De vereenvoudiging, grotere transparantie en betere mogelijkheden voor synergieën die ontstaan door de vaststelling van InvestEU als een overkoepelend financieel instrument zijn nog belangrijker geworden met betrekking tot de opstelling van het investeringsplan voor een duurzaam Europa en de andere componenten van het herstelplan voor Europa. Het EESC roept op tot specifieke en duidelijke richtsnoeren om vast te stellen welke projecten in aanmerking komen en wat de mogelijkheden zijn voor synergieën tussen de talloze EU-programma’s, en om daarbij te zorgen voor een adequate en efficiënte invoering.

3.12.

De COVID-19-crisis mag de EU niet afleiden van haar middellange- en langetermijndoelstellingen die zijn uiteengezet in de Europese Green Deal, de strategie voor duurzame groei 2020 en de Europese pijler van sociale rechten. Het EESC heeft in zijn recente resolutie (6) verklaard dat Europa activiteiten moet financieren op basis van twee criteria: ten eerste moet er sprake zijn van het terughalen van strategische productie om Europa onafhankelijk te maken, vooral waar het gaat om de bescherming van de volksgezondheid en de respons op gezondheidscrises, en om hoogwaardige banen te creëren; ten tweede moet de focus liggen op duurzame investeringen die maatschappelijk verantwoord en milieuvriendelijk zijn. Kleine en middelgrote ondernemingen kunnen, net als grote ondernemingen en sociale ondernemingen, een cruciale rol spelen bij de herstructurering van het Europese productiesysteem.

Brussel, 16 juli 2020.

De voorzitter van het Europees Economisch en Sociaal Comité

Luca JAHIER


(1)  Advies van het EESC over het voorstel voor een verordening van het Europees Parlement en de Raad tot vaststelling van het InvestEU-programma (PB C 62 van 15.2.2019, blz. 131).

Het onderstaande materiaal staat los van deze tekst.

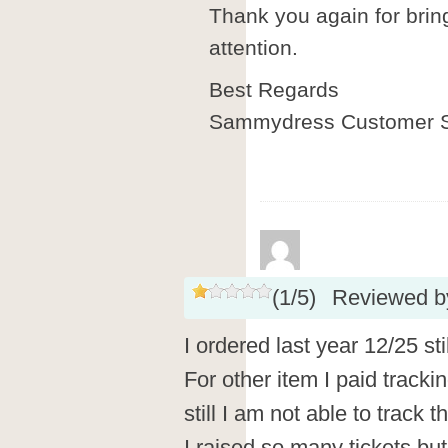
Thank you again for brin
attention.
Best Regards
Sammydress Customer S
(
1
/
5
)
Reviewed 
I ordered last year 12/25 sti
For other item I paid tracki
still I am not able to track 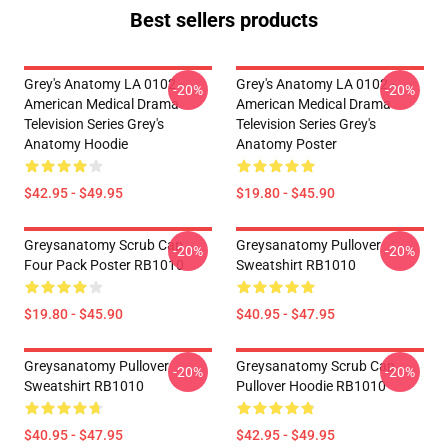
Best sellers products
Grey's Anatomy LA 0102 -
Grey's Anatomy LA 0102 -
-20%
-20%
American Medical Drama
American Medical Drama
Television Series Grey's
Television Series Grey's
Anatomy Hoodie
Anatomy Poster
$42.95 - $49.95
$19.80 - $45.90
Greysanatomy Scrub Cap
Greysanatomy Pullover
-20%
-20%
Four Pack Poster RB1010
Sweatshirt RB1010
$19.80 - $45.90
$40.95 - $47.95
Greysanatomy Pullover
Greysanatomy Scrub Cap
-20%
-20%
Sweatshirt RB1010
Pullover Hoodie RB1010
$40.95 - $47.95
$42.95 - $49.95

(2)  Mededeling inzake het herstelplan: Het moment van Europa: herstel en voorbereiding voor de volgende generatie.

(3)  Voorstel voor een verordening tot vaststelling van het InvestEU-programma.

(4)  Voorstel voor een verordening wat betreft de invoering van een instrument voor solvabiliteitssteun.

(5)  Advies van het EESC over het voorstel voor een verordening van het Europees Parlement en de Raad tot vaststelling van het InvestEU-programma (PB C 62 van 15.2.2019, blz. 131).

(6)  Voorstellen van het EESC voor wederopbouw en herstel na de COVID-19-crisis.